Why Go Out by Sheila Heti

This speech transcript is fascinating. I disagree with so much of its premise on the surface, but I still found it worth reading again 11 years after it was written.

I think the main thing I disagree with is how pessimistic it is about the whole thing. I mean life in general. Like you seemingly get very little from interacting with others. And that the only reason you would ever do so in the first place is precisely because you wanted something.

But the author’s conclusions are even more interesting than their world view. I have a thought running through my head these days that this article bounces off but doesn’t state outright: satisfaction is more important than happiness. More on this later maybe…

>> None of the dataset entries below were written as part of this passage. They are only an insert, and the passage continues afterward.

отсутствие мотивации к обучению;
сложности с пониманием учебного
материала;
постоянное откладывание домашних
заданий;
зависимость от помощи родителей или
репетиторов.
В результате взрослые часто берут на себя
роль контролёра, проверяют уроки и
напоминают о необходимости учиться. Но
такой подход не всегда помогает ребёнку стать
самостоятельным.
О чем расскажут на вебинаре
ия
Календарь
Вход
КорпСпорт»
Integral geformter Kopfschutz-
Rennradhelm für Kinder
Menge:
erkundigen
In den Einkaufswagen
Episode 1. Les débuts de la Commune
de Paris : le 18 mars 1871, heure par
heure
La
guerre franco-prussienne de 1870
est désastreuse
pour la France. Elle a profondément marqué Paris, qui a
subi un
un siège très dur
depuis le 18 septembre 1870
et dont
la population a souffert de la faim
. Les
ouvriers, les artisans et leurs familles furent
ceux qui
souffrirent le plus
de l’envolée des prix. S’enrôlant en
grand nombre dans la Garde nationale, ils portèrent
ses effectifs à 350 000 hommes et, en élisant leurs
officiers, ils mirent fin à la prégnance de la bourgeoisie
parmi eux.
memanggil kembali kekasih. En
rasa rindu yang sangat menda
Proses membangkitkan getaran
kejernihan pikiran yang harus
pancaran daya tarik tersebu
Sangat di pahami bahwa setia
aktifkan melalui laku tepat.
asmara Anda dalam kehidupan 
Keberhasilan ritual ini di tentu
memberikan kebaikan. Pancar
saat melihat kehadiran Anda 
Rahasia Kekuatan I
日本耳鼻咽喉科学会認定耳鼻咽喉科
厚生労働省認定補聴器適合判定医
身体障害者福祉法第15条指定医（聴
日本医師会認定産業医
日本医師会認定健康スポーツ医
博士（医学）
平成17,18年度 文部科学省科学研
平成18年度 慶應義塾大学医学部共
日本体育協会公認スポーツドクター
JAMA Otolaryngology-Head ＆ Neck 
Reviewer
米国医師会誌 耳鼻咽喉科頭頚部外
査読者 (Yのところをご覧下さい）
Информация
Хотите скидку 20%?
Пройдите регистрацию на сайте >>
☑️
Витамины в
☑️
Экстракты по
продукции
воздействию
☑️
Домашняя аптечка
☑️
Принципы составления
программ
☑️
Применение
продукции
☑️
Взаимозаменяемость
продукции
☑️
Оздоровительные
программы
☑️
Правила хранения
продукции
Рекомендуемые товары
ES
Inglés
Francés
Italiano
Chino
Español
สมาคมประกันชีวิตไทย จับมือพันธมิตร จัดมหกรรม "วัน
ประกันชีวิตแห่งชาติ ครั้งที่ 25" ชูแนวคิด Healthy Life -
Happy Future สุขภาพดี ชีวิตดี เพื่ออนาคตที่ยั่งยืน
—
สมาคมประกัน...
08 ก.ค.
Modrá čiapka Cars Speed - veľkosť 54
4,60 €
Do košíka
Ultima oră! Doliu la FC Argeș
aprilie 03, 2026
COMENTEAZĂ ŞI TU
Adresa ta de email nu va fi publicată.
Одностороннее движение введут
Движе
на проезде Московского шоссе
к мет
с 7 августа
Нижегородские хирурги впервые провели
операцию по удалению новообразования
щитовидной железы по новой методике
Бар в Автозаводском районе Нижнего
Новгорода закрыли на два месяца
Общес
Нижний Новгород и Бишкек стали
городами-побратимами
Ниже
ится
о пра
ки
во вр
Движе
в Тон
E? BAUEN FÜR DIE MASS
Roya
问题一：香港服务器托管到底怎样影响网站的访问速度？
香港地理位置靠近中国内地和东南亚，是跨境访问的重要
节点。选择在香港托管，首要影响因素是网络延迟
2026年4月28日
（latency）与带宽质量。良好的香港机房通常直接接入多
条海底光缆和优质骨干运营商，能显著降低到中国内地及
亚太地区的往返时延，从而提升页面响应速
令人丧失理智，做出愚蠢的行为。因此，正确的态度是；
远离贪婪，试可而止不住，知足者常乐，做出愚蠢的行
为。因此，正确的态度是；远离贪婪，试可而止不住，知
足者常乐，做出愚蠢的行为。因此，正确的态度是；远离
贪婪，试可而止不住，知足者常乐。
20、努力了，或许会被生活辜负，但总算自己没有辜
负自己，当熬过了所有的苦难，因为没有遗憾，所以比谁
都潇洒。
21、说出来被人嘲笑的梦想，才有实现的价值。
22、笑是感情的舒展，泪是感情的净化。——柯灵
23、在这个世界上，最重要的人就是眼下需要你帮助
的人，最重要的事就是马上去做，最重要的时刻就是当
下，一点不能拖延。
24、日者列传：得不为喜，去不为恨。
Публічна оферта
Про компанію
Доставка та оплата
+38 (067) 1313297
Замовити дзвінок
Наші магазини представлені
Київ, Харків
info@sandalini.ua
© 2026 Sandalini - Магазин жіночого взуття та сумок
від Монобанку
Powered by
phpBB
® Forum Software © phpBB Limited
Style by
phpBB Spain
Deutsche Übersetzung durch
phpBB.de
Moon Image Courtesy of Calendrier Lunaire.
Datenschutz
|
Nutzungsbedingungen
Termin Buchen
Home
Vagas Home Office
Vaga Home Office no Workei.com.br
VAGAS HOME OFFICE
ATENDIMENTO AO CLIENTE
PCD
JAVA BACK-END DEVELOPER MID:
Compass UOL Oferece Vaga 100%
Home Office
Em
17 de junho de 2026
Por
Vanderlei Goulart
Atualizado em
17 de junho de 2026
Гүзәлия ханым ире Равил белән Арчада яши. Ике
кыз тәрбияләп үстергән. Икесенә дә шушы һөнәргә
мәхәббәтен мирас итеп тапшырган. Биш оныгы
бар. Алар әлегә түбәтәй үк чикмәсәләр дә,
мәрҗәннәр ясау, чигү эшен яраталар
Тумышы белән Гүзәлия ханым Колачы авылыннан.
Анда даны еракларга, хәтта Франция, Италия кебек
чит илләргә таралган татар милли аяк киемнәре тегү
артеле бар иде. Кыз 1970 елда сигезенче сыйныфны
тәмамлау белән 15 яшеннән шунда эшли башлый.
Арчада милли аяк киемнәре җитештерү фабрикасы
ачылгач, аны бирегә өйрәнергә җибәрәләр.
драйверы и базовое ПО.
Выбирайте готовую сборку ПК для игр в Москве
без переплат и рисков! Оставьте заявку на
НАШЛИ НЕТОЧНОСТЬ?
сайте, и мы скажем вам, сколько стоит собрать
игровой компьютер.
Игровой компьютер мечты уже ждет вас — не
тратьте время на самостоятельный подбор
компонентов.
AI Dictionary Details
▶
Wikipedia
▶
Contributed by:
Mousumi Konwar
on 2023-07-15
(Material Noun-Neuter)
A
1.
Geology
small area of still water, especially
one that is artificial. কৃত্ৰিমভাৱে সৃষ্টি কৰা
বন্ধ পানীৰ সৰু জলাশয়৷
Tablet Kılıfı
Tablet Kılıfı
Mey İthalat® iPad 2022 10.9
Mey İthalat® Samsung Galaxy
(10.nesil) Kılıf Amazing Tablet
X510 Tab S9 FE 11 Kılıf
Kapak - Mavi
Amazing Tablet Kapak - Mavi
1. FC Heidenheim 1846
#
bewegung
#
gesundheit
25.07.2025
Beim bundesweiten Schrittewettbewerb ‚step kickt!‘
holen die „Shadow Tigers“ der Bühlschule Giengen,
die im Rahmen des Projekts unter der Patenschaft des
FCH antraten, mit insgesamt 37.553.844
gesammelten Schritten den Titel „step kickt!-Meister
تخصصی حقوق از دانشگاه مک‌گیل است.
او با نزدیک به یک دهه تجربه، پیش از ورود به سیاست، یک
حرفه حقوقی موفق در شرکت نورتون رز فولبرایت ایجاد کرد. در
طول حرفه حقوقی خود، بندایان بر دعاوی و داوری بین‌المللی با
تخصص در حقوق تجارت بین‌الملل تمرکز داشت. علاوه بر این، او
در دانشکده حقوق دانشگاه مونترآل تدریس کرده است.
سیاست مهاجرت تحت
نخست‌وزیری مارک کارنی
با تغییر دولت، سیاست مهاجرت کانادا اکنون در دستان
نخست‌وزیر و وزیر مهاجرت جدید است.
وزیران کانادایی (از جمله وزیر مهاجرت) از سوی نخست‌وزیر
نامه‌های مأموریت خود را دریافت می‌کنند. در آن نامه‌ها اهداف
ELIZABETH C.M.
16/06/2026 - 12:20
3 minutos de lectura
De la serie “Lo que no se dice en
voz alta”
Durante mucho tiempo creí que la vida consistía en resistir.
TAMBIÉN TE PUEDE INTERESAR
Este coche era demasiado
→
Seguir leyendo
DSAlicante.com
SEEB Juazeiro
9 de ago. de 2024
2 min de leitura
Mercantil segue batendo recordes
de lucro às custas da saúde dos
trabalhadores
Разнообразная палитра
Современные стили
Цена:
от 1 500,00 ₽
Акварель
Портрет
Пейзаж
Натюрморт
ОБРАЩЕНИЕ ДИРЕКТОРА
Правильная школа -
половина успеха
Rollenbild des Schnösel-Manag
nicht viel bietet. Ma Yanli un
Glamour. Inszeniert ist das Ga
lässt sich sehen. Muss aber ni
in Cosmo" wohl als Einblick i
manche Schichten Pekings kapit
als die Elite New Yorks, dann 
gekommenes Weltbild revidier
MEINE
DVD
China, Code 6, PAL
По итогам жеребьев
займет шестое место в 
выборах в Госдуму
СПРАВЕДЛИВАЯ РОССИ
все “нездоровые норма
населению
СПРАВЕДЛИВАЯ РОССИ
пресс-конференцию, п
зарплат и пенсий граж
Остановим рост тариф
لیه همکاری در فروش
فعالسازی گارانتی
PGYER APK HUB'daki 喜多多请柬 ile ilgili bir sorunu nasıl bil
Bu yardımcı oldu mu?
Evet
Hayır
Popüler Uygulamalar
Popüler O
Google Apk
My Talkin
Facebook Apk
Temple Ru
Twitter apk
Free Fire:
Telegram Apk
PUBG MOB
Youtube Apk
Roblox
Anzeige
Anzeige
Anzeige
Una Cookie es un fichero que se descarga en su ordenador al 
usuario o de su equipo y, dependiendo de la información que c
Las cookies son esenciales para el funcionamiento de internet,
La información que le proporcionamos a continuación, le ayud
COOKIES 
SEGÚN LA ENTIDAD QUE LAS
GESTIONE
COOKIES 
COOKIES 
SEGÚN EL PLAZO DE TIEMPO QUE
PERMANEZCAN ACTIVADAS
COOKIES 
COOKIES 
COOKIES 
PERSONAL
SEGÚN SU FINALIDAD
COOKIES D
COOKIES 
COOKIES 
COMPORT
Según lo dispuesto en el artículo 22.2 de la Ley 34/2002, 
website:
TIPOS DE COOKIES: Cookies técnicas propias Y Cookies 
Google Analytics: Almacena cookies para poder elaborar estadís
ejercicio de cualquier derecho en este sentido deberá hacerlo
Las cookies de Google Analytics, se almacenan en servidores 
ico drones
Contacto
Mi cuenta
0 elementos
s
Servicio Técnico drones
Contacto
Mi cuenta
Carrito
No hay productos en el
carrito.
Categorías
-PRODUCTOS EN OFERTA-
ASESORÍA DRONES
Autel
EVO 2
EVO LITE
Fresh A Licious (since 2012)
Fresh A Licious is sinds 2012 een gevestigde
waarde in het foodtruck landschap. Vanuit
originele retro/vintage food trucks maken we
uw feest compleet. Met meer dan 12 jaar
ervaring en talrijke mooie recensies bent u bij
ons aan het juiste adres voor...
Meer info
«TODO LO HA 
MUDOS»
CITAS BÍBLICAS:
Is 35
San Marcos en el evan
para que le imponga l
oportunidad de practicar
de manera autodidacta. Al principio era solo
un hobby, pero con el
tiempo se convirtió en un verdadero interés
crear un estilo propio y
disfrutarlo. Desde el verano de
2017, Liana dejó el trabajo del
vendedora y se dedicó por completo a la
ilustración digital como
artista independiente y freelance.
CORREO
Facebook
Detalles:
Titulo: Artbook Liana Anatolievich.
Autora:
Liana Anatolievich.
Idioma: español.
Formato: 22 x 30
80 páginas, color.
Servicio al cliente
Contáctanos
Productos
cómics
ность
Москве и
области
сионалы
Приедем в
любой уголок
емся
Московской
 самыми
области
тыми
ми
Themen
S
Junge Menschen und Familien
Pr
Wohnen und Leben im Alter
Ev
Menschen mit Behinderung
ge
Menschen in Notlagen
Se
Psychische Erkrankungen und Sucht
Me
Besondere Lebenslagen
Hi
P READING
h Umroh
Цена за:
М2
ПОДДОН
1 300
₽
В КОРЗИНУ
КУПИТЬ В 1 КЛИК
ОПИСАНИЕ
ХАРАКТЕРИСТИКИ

Incidentally, just like with the Burnout article above, the link I had bookmarked was not this link because Brick Mag changed their url scheme. Booooo

Wrapup

I promised myself that I would hit at least 5 bookmarks today and I think I pulled out some pretty juicy ones. They highlight a pretty dark time in my life. I was surprised to find that I’m still pretty interested in these things, most of which I think I bookmarked about 6 years ago or more. I wanted to write more about each of them, but I’m running out of time, brainpower, and concentration. So I’m just going to leave this here. Crap work that’s finished and delivered is worth infinitely more than perfect work that is never done.